WHAT YOU NEED TO DO: Restate each entry exactly, without pictures.

########

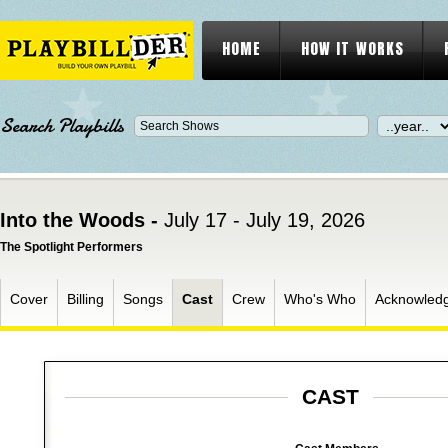
HOME
HOW IT WORKS
Search Playbills
Into the Woods -
July 17 - July 19, 2026
The Spotlight Performers
Cover
Billing
Songs
Cast
Crew
Who's Who
Acknowled
CAST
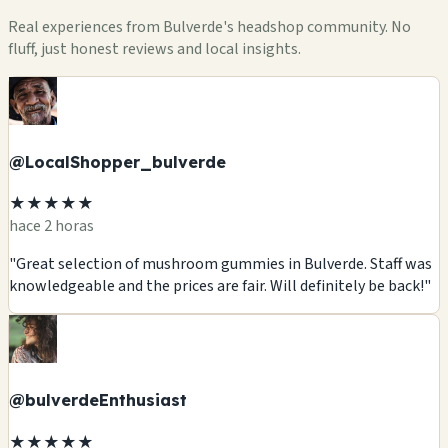
Real experiences from Bulverde's headshop community. No
fluff, just honest reviews and local insights.
@LocalShopper_bulverde
★★★★★
hace 2 horas
"Great selection of mushroom gummies in Bulverde. Staff was
knowledgeable and the prices are fair. Will definitely be back!"
@bulverdeEnthusiast
★★★★★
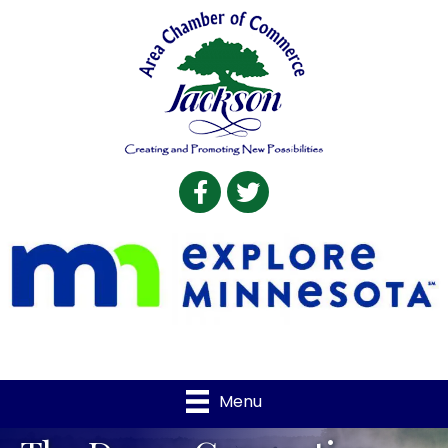
Facebook
Twitter
Menu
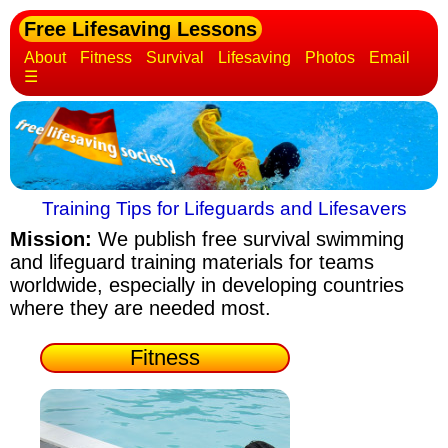
Free Lifesaving Lessons
About
Fitness
Survival
Lifesaving
Photos
Email
☰
Training Tips for Lifeguards and Lifesavers
Mission:
We publish free survival swimming
and lifeguard training materials
for teams
worldwide, especially in developing countries
where they are needed most.
Fitness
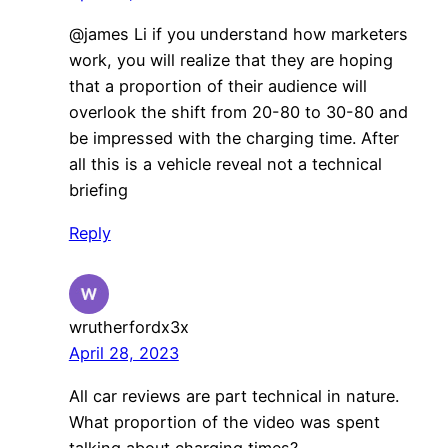
@james Li if you understand how marketers
work, you will realize that they are hoping
that a proportion of their audience will
overlook the shift from 20-80 to 30-80 and
be impressed with the charging time. After
all this is a vehicle reveal not a technical
briefing
Reply
wrutherfordx3x
April 28, 2023
All car reviews are part technical in nature.
What proportion of the video was spent
talking about charging times?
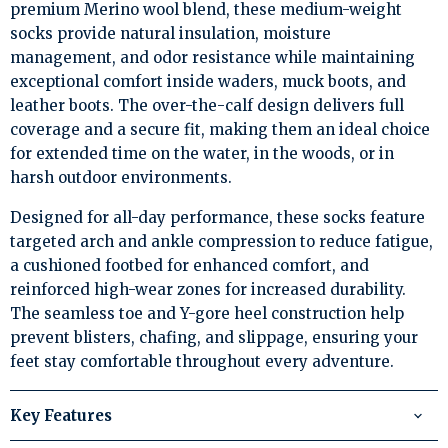
premium Merino wool blend, these medium-weight
socks provide natural insulation, moisture
management, and odor resistance while maintaining
exceptional comfort inside waders, muck boots, and
leather boots. The over-the-calf design delivers full
coverage and a secure fit, making them an ideal choice
for extended time on the water, in the woods, or in
harsh outdoor environments.
Designed for all-day performance, these socks feature
targeted arch and ankle compression to reduce fatigue,
a cushioned footbed for enhanced comfort, and
reinforced high-wear zones for increased durability.
The seamless toe and Y-gore heel construction help
prevent blisters, chafing, and slippage, ensuring your
feet stay comfortable throughout every adventure.
Key Features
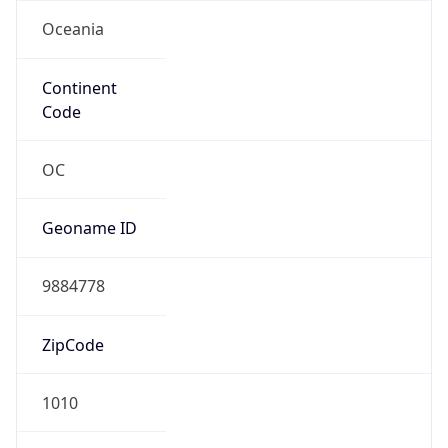
Oceania
Continent
Code
OC
Geoname ID
9884778
ZipCode
1010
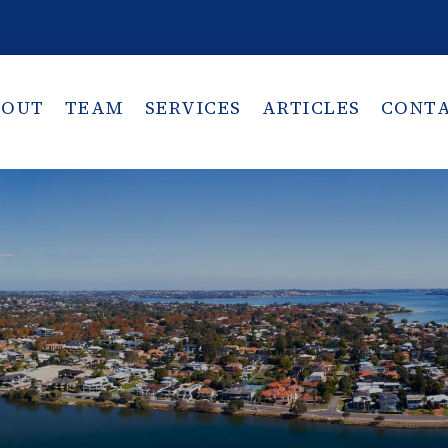
BOUT
TEAM
SERVICES
ARTICLES
CONT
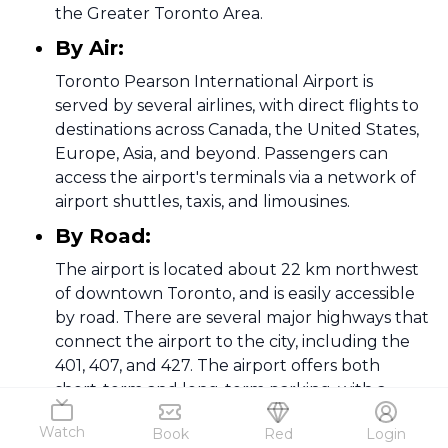
the Greater Toronto Area.
By Air:
Toronto Pearson International Airport is
served by several airlines, with direct flights to
destinations across Canada, the United States,
Europe, Asia, and beyond. Passengers can
access the airport's terminals via a network of
airport shuttles, taxis, and limousines.
By Road:
The airport is located about 22 km northwest
of downtown Toronto, and is easily accessible
by road. There are several major highways that
connect the airport to the city, including the
401, 407, and 427. The airport offers both
short-term and long-term parking, with a
range of options for drivers including valet
Watch
Book
Red
Login
parking, covered parking, and economy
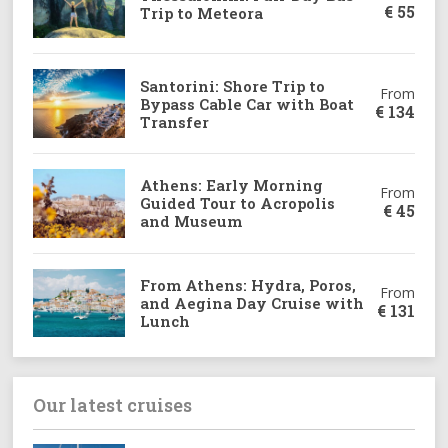
€
55
Trip to Meteora
Santorini: Shore Trip to
From
Bypass Cable Car with Boat
€
134
Transfer
Athens: Early Morning
From
Guided Tour to Acropolis
€
45
and Museum
From Athens: Hydra, Poros,
From
and Aegina Day Cruise with
€
131
Lunch
Our latest cruises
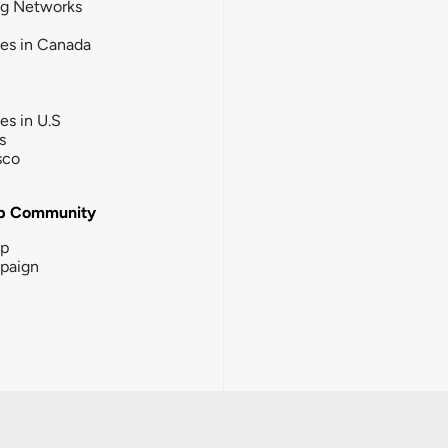
ng Networks
ies in Canada
ies in U.S
s
sco
b Community
ip
paign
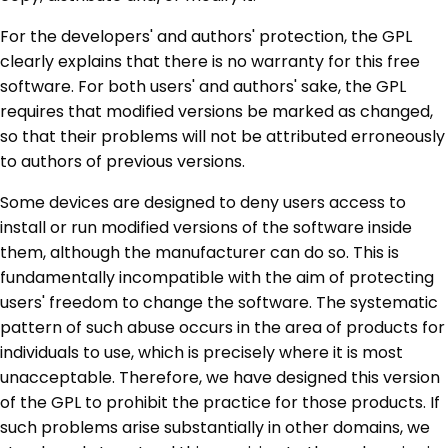
For the developers' and authors' protection, the GPL
clearly explains that there is no warranty for this free
software. For both users' and authors' sake, the GPL
requires that modified versions be marked as changed,
so that their problems will not be attributed erroneously
to authors of previous versions.
Some devices are designed to deny users access to
install or run modified versions of the software inside
them, although the manufacturer can do so. This is
fundamentally incompatible with the aim of protecting
users' freedom to change the software. The systematic
pattern of such abuse occurs in the area of products for
individuals to use, which is precisely where it is most
unacceptable. Therefore, we have designed this version
of the GPL to prohibit the practice for those products. If
such problems arise substantially in other domains, we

########

EXERCISE RESPONSE:
HOME
HOW IT WORKS
Search Playbills
Into the Woods -
July 17 - July 19, 2026
The Spotlight Performers
Cover
Billing
Songs
Cast
Crew
Who's Who
Acknowled
CAST
Real experiences from Bulverde's headshop community. No
fluff, just honest reviews and local insights.
@LocalShopper_bulverde
★★★★★
hace 2 horas
"Great selection of mushroom gummies in Bulverde. Staff was
knowledgeable and the prices are fair. Will definitely be back!"
@bulverdeEnthusiast
★★★★★
Facebook
Twitter
Menu
Free Lifesaving Lessons
About
Fitness
Survival
Lifesaving
Photos
Email
☰
Training Tips for Lifeguards and Lifesavers
Mission:
We publish free survival swimming
and lifeguard training materials
for teams
worldwide, especially in developing countries
where they are needed most.
Fitness
@james Li if you understand how marketers
work, you will realize that they are hoping
that a proportion of their audience will
overlook the shift from 20-80 to 30-80 and
be impressed with the charging time. After
all this is a vehicle reveal not a technical
briefing
Reply
wrutherfordx3x
April 28, 2023
All car reviews are part technical in nature.
What proportion of the video was spent
talking about charging times?
premium Merino wool blend, these medium-weight
socks provide natural insulation, moisture
management, and odor resistance while maintaining
exceptional comfort inside waders, muck boots, and
leather boots. The over-the-calf design delivers full
coverage and a secure fit, making them an ideal choice
for extended time on the water, in the woods, or in
harsh outdoor environments.
Designed for all-day performance, these socks feature
targeted arch and ankle compression to reduce fatigue,
a cushioned footbed for enhanced comfort, and
reinforced high-wear zones for increased durability.
The seamless toe and Y-gore heel construction help
prevent blisters, chafing, and slippage, ensuring your
feet stay comfortable throughout every adventure.
Key Features
Oceania
Continent
Code
OC
Geoname ID
9884778
ZipCode
1010
BOUT
TEAM
SERVICES
ARTICLES
CONT
the Greater Toronto Area.
By Air:
Toronto Pearson International Airport is
served by several airlines, with direct flights to
destinations across Canada, the United States,
Europe, Asia, and beyond. Passengers can
access the airport's terminals via a network of
airport shuttles, taxis, and limousines.
By Road:
The airport is located about 22 km northwest
of downtown Toronto, and is easily accessible
by road. There are several major highways that
connect the airport to the city, including the
401, 407, and 427. The airport offers both
short-term and long-term parking, with a
range of options for drivers including valet
Watch
Book
Red
Login
parking, covered parking, and economy
€
55
Trip to Meteora
Santorini: Shore Trip to
From
Bypass Cable Car with Boat
€
134
Transfer
Athens: Early Morning
From
Guided Tour to Acropolis
€
45
and Museum
From Athens: Hydra, Poros,
From
and Aegina Day Cruise with
€
131
Lunch
Our latest cruises
ng Networks
ies in Canada
ies in U.S
s
sco
b Community
ip
paign
For the developers' and authors' protection, the GPL
clearly explains that there is no warranty for this free
software. For both users' and authors' sake, the GPL
requires that modified versions be marked as changed,
so that their problems will not be attributed erroneously
to authors of previous versions.
Some devices are designed to deny users access to
install or run modified versions of the software inside
them, although the manufacturer can do so. This is
fundamentally incompatible with the aim of protecting
users' freedom to change the software. The systematic
pattern of such abuse occurs in the area of products for
individuals to use, which is precisely where it is most
unacceptable. Therefore, we have designed this version
of the GPL to prohibit the practice for those products. If
such problems arise substantially in other domains, we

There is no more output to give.